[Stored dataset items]
########

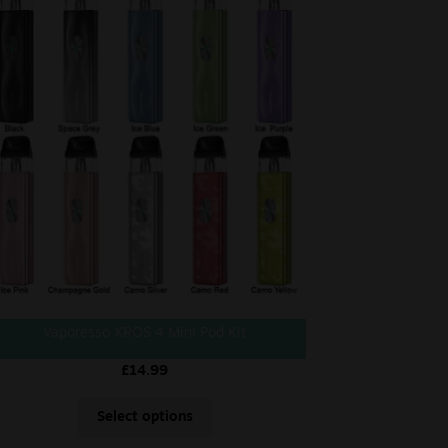
Vaporesso XROS 4 Mini Pod Kit
£
14.99
Select options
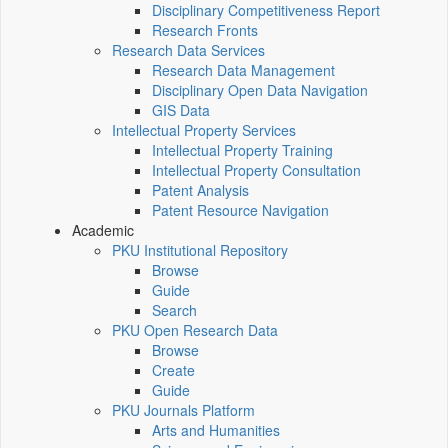
Disciplinary Competitiveness Report
Research Fronts
Research Data Services
Research Data Management
Disciplinary Open Data Navigation
GIS Data
Intellectual Property Services
Intellectual Property Training
Intellectual Property Consultation
Patent Analysis
Patent Resource Navigation
Academic
PKU Institutional Repository
Browse
Guide
Search
PKU Open Research Data
Browse
Create
Guide
PKU Journals Platform
Arts and Humanities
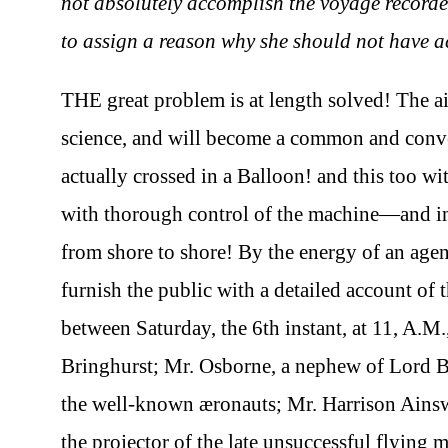
not absolutely accomplish the voyage recorded,
to assign a reason why she should not have a
THE great problem is at length solved! The ai
science, and will become a common and conv
actually crossed in a Balloon! and this too 
with thorough control of the machine—and in 
from shore to shore! By the energy of an agent
furnish the public with a detailed account o
between Saturday, the 6th instant, at 11, A.M.
Bringhurst; Mr. Osborne, a nephew of Lord 
the well-known æronauts; Mr. Harrison Ainsw
the projector of the late unsuccessful flyi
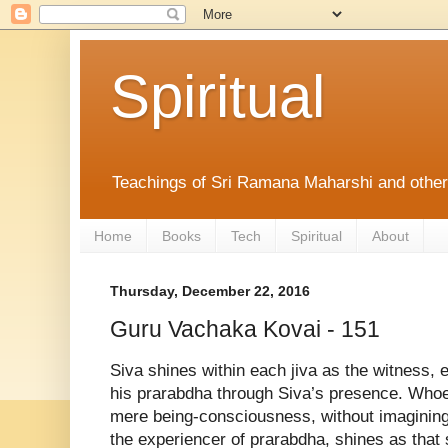
Spiritual
Teachings of Sri Ramana Maharshi and othe
Home
Books
Tech
Spiritual
About
Thursday, December 22, 2016
Guru Vachaka Kovai - 151
Siva shines within each jiva as the witness, e
his prarabdha through Siva’s presence. Whoe
mere being-consciousness, without imagining 
the experiencer of prarabdha, shines as that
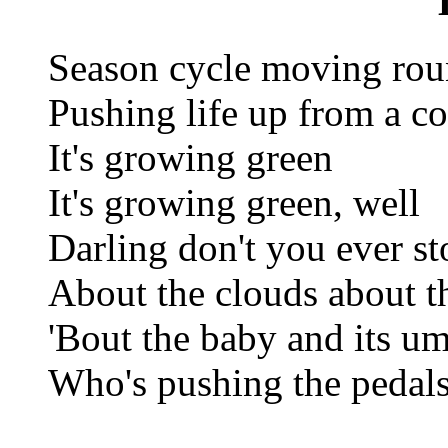
Season cycle moving rou
Pushing life up from a c
It's growing green
It's growing green, well
Darling don't you ever s
About the clouds about t
'Bout the baby and its um
Who's pushing the pedals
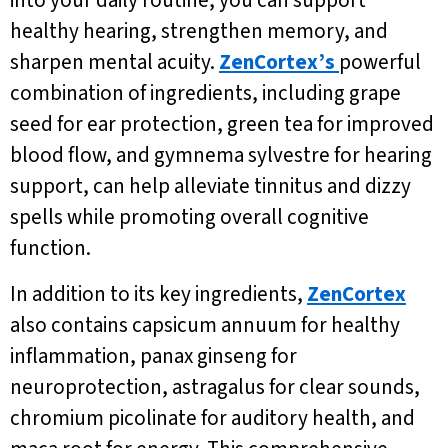
into your daily routine, you can support
healthy hearing, strengthen memory, and
sharpen mental acuity.
ZenCortex’s
powerful
combination of ingredients, including grape
seed for ear protection, green tea for improved
blood flow, and gymnema sylvestre for hearing
support, can help alleviate tinnitus and dizzy
spells while promoting overall cognitive
function.
In addition to its key ingredients,
ZenCortex
also contains capsicum annuum for healthy
inflammation, panax ginseng for
neuroprotection, astragalus for clear sounds,
chromium picolinate for auditory health, and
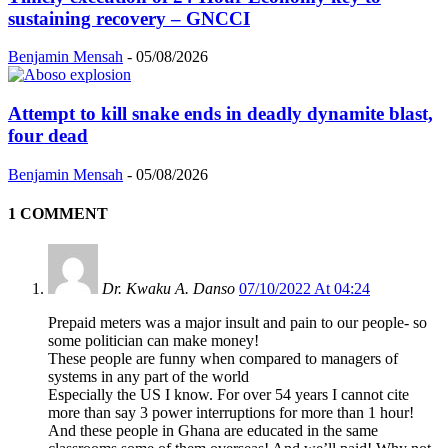
sustaining recovery – GNCCI
Benjamin Mensah
-
05/08/2026
Attempt to kill snake ends in deadly dynamite blast,
four dead
Benjamin Mensah
-
05/08/2026
1 COMMENT
Dr. Kwaku A. Danso
07/10/2022 At 04:24
Prepaid meters was a major insult and pain to our people- so
some politician can make money!
These people are funny when compared to managers of
systems in any part of the world
Especially the US I know. For over 54 years I cannot cite
more than say 3 power interruptions for more than 1 hour!
And these people in Ghana are educated in the same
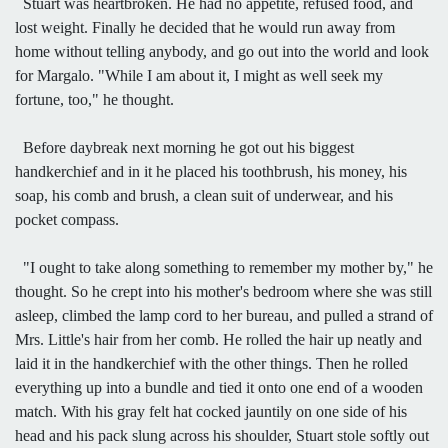
Stuart was heartbroken. He had no appetite, refused food, and
lost weight. Finally he decided that he would run away from
home without telling anybody, and go out into the world and look
for Margalo. "While I am about it, I might as well seek my
fortune, too," he thought.
Before daybreak next morning he got out his biggest
handkerchief and in it he placed his toothbrush, his money, his
soap, his comb and brush, a clean suit of underwear, and his
pocket compass.
"I ought to take along something to remember my mother by," he
thought. So he crept into his mother's bedroom where she was still
asleep, climbed the lamp cord to her bureau, and pulled a strand of
Mrs. Little's hair from her comb. He rolled the hair up neatly and
laid it in the handkerchief with the other things. Then he rolled
everything up into a bundle and tied it onto one end of a wooden
match. With his gray felt hat cocked jauntily on one side of his
head and his pack slung across his shoulder, Stuart stole softly out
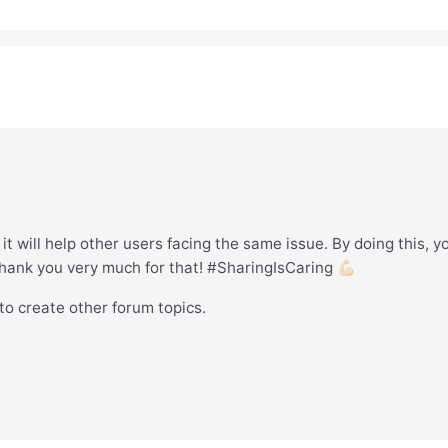
it will help other users facing the same issue. By doing this, y
hank you very much for that! #SharingIsCaring 💪🏻
 to create other forum topics.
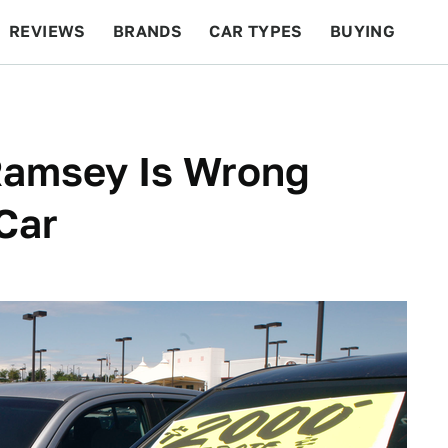
REVIEWS
BRANDS
CAR TYPES
BUYING
BEYOND CARS
RACING
QOTD
FEATURES
Ramsey Is Wrong
Car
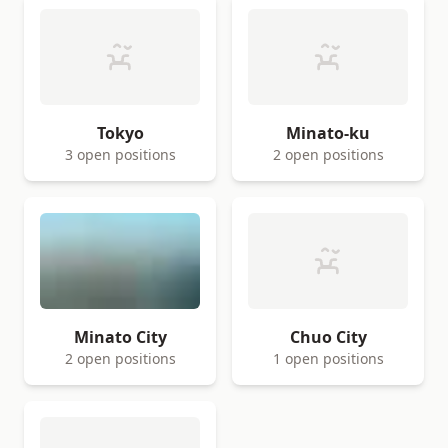
Tokyo
Minato-ku
3 open positions
2 open positions
Minato City
Chuo City
2 open positions
1 open positions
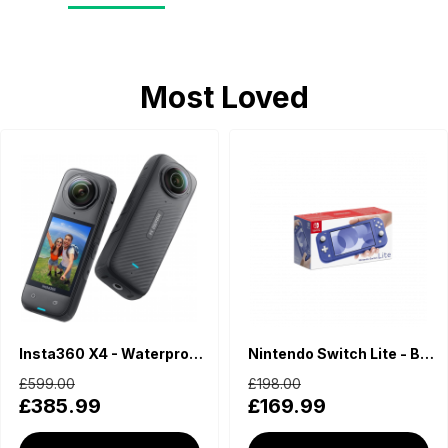
Most Loved
Insta360 X4 - Waterproof 360 Action Camera
Nintendo Switch Lite - Blue
£599.00
£198.00
£385.99
£169.99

########

- _Assignment_
Looking at the entries above, copy out every line in which "Stuart" occurs.

- _Result for this task_
Stuart was heartbroken. He had no appetite, refused food, and
head and his pack slung across his shoulder, Stuart stole softly out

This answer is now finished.